Sanjoy Mahajan has written a book called “Street-Fighting Mathematics” that promotes various ways to improve students’ intuition and understanding of topics in applied mathematics. And he starts with dimensional analysis.
A recent Quora question, drawn directly from Mahajan’s book , goes as follows “A common belief is that integration computes areas. Areas have dimensions of L^2. How then can the Gaussian integral have dimensions of L?”
The simple answer here is because the “common belief” is wrong (or at least not always true). But a further important part of the answer is that “the” Gaussian integral Mahajan is referring to is not generic but just a very particular example from his book.

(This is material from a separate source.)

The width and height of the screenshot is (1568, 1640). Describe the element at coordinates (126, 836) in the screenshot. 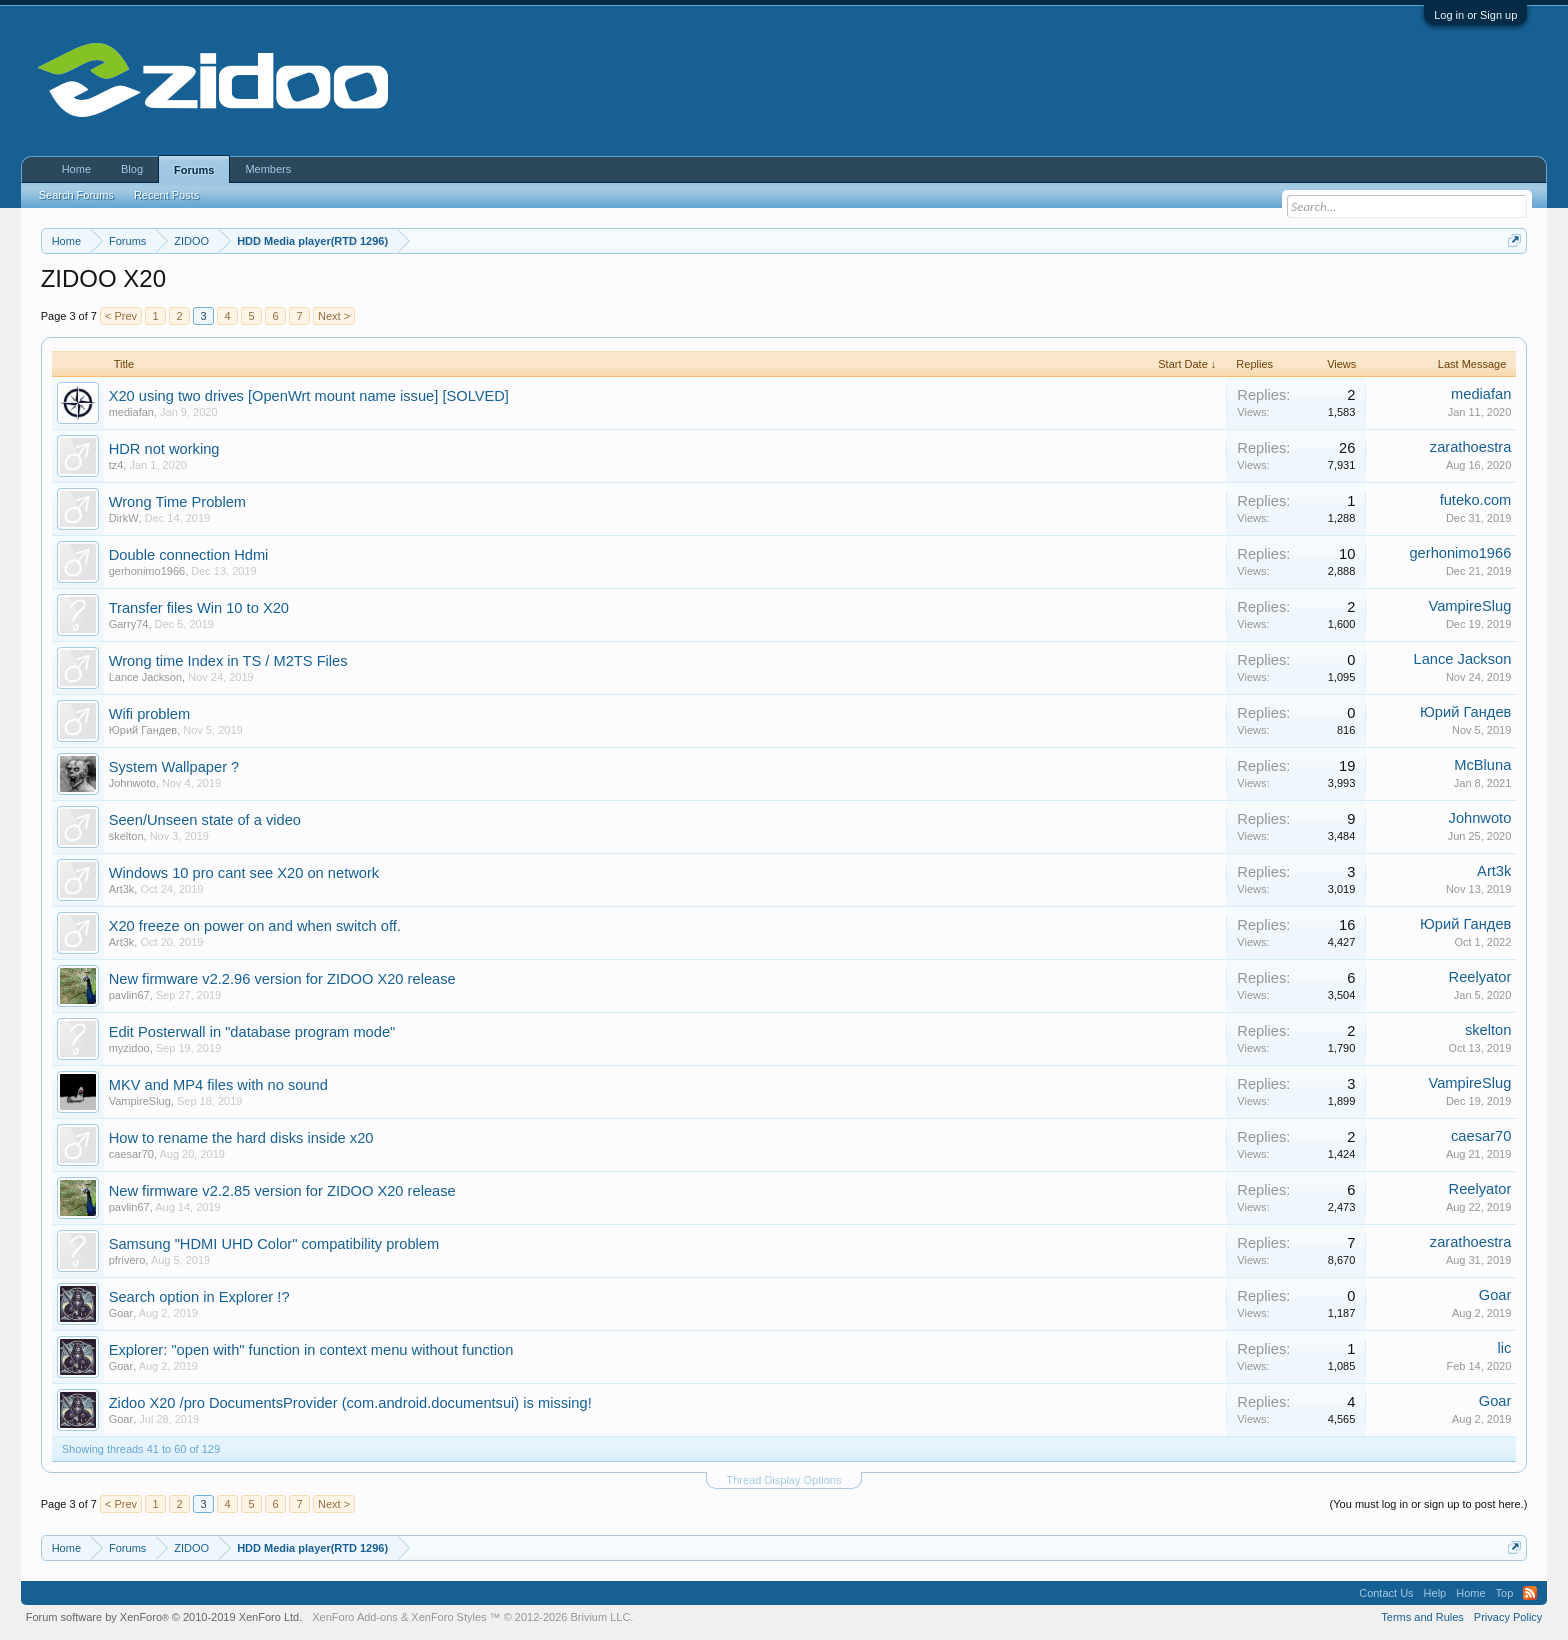 I see `skelton` at that location.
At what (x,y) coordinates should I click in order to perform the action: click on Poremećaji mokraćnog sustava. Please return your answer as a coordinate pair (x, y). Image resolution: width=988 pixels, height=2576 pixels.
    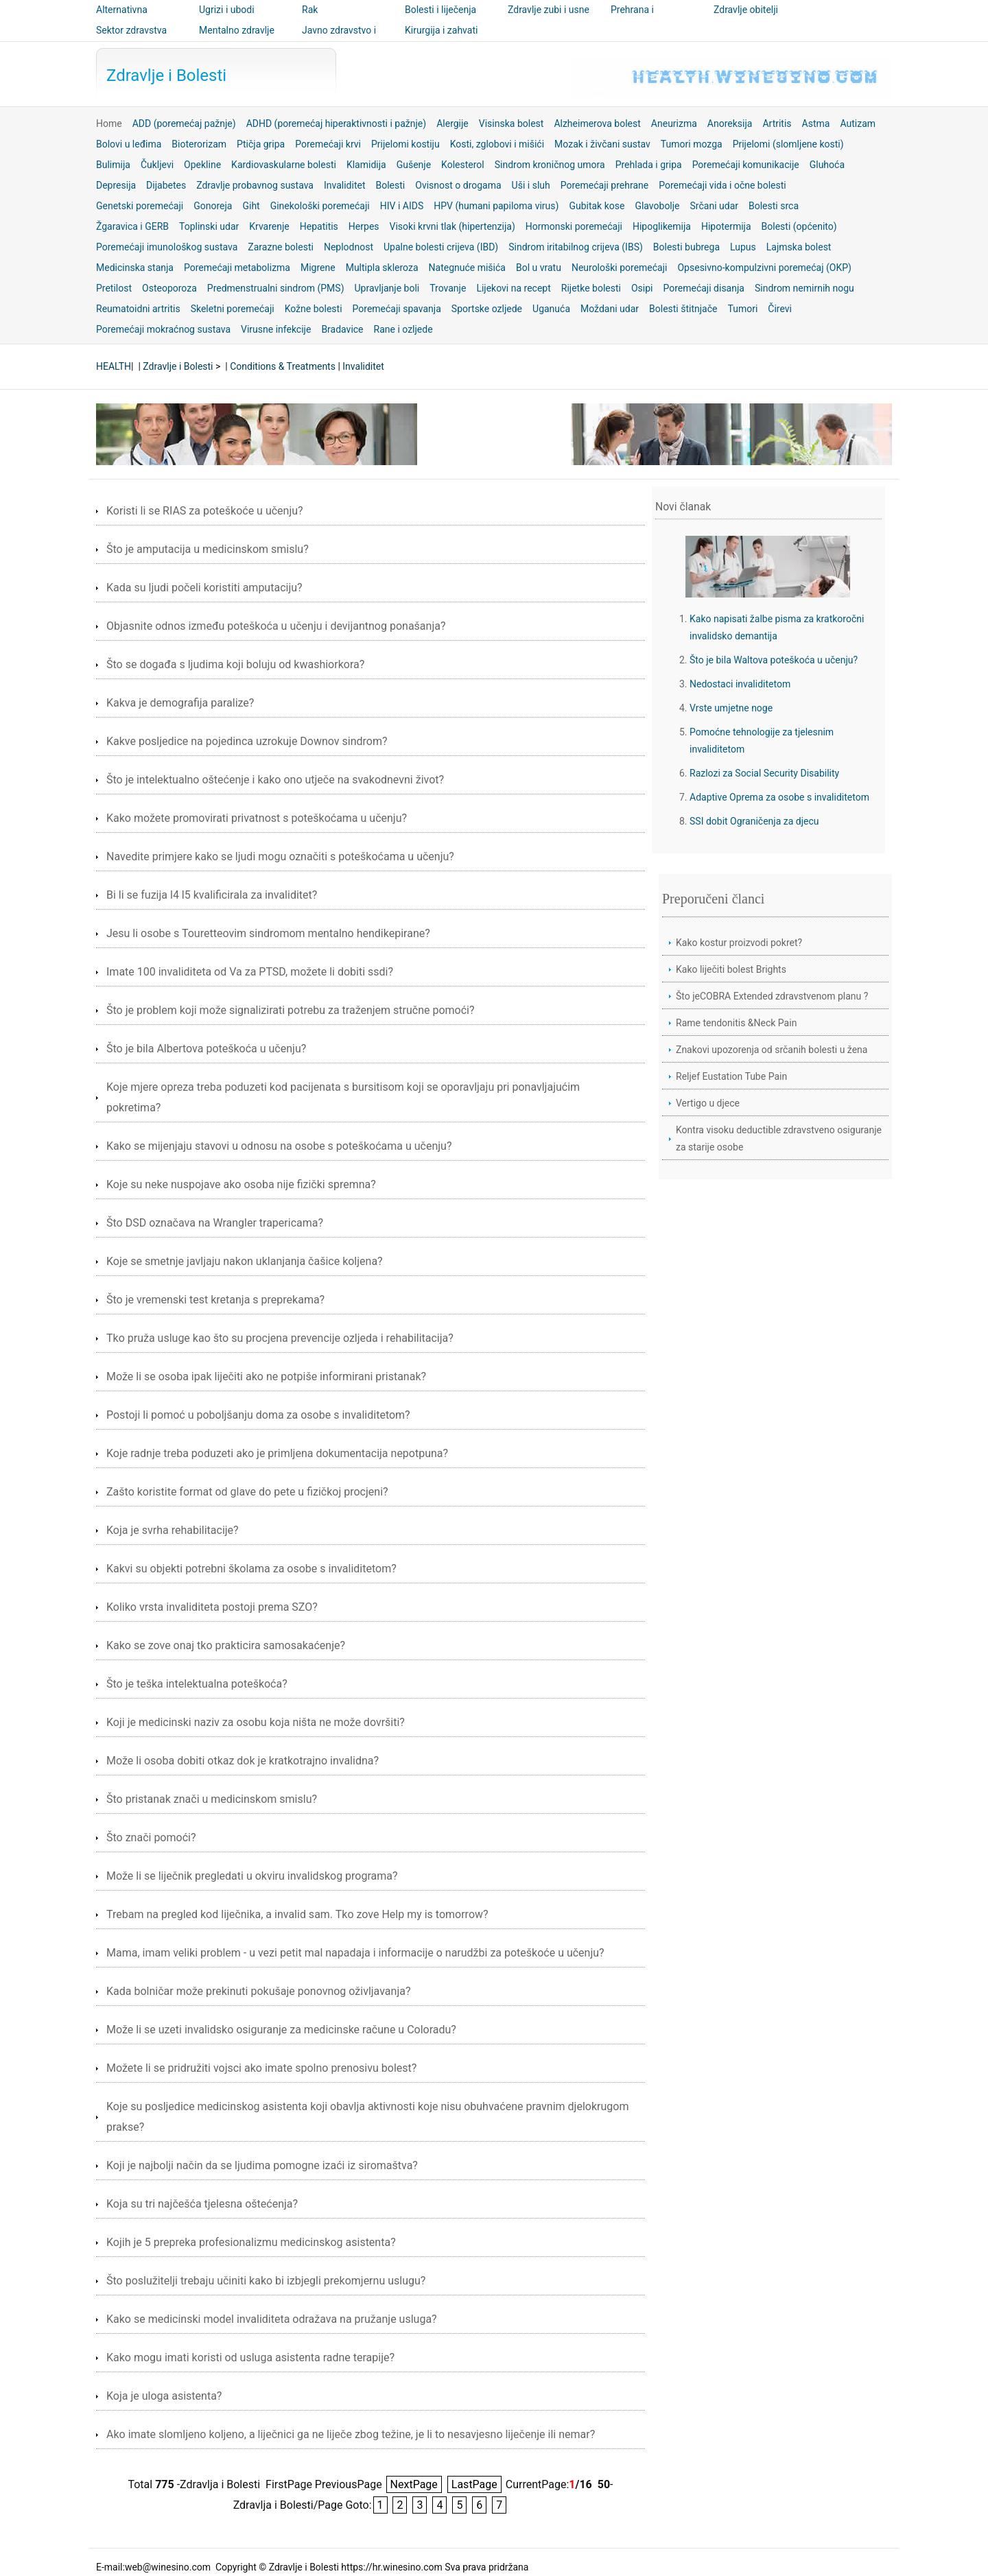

Integration (of real valued functions of a real variable) computes numbers which can be related to areas or other things depending on what units are associated with the variables. If integrals computed actual areas then they would give different results depending on the scale at which the graph was plotted – but of course they don’t. What the dimensionless integral of a positive function gives in terms of areas is the number of area units between the the graph and the independent axis where one area unit is the area of a rectangle with sides parallel to the axes and spanning one unit on each axis of the graph.
In various applications it makes sense to let variables represent quantities that are not just numbers but have “dimension” which is not in the geometric sense (of 2D vs 3D for example) but refers to the kind of quantity involved (eg Length, Mass, Charge, or whatever). But a probability is just a number so a probability integral doesn’t have any dimension at all. (If its independent variable has dimension D, then its dependent variable is a probability density with dimension 1/D.) So in order to answer the question we need to look in Mahajan’s book to find the context in which “the” Gaussian integral is alleged to have dimensions of L.
It turns out that “the” gaussian integral Mahajan is addressing is just the special case of \( \int_{-\infty}^{\infty} e^{-\alpha x^2}dx \) where x has been assigned to have a dimension of L. (He only does this after mentioning that the case with any particular numerical coefficient replacing $latex \alpha$ is dimensionless). Since the exponential is a limit of sums of different powers, the exponent must always be dimensionless (and so $latex \alpha$ must have dimension 1/L^2). This means that the exponential is also dimensionless and so the integral he is looking at has the same dimension as dx, namely L.
Addendum: A couple of pages after posing the above question Mahajan goes go on to note that in order for a probability integral to be dimensionless the integrand must include a factor of dimension 1/L – which, if the integral is to remain gaussian, must be a constant multiple of $latex \sqrt{\alpha}$. At this point, in order to find the dimensionless constant multiplier that is needed to give a total probability of 1, he introduces the special case where $latex \alpha$ is omitted (or set equal to the dimensionless constant 1) and asks in a further exercise why this is “ok”. The only possible answer there is that in considering this new special case he has dropped the idea that x has dimension L and gone back to the type of integral with which he opened that section of his book.